There are currently no definitive treatments available for metastatic UM. Several clinical trials have demonstrated that conventional cytotoxic chemotherapy was ineffective for metastatic UM5,6. Even the emerging targeted therapies, which target associated genetic mutations and downstream signaling pathways, have not yet yielded determinate results7,8. It is therefore critical to perform genetic mapping and subsequently to identify new candidate cancer biomarkers and treatments. However, the current knowledge for susceptibility genes identification is mainly derived from preclinical in vitro or in vivo studies, which are limited, since these experimental models cannot fully recapitulate the clinical situation9. With the advent of network medicine, the large amount of available biomedical data provides a chance to build a framework that integrates preclinical results through highly efficient networks10.

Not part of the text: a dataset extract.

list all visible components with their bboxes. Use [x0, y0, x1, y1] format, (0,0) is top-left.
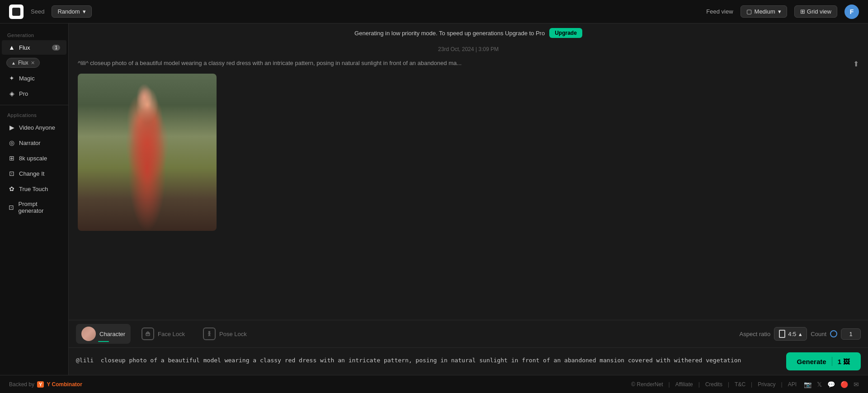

In the present study, a heterogeneous multi-layered molecular network (HMMN) was constructed by integrating multiple data resources (transcriptomics, ncRNAomics, regulatomics, and interactomics). Next, a network propagation algorithm was used for the systematic inference of novel susceptibility genes (SGs) in and potential drugs for UM. The relevance between the candidate SGs and UM carcinogenesis, progression, and outcome was evaluated. Finally, candidate targets and drugs of these novel SGs were inferred using the drug repositioning approach.
Results
Reconstruction of the HMMN
To re-construct a comprehensive molecular network encompassing as many potential regulatory edges as possible, different molecular networks were first assembled using publicly available transcriptomics, ncRNAomics, regulatomics, and interactomics data (Supplementary Table 1). A lncRNA-mRNA network with 1954 nodes and 2261 edges was constructed from lncRNAtarget and starBase. miRNA-lncRNA and miRNA-gene regulatory networks were constructed from lncBase and miRTarBase, including 6701 nodes and 48,182 edges, and 3664 nodes and 8641 nodes, respectively. Two TF-miRNA and TF-gene regulatory networks were constructed from TransmiR and TRANSFAC, including 784 nodes and 3578 edges, and 2322 nodes, and 6246 edges, respectively. A protein–protein interaction network was constructed from HuRI, including 9060 nodes and 63,242 edges. Finally, an HMMN with 18,231 nodes and 12,6187 edges was re-constructed by integrating these heterogeneous networks.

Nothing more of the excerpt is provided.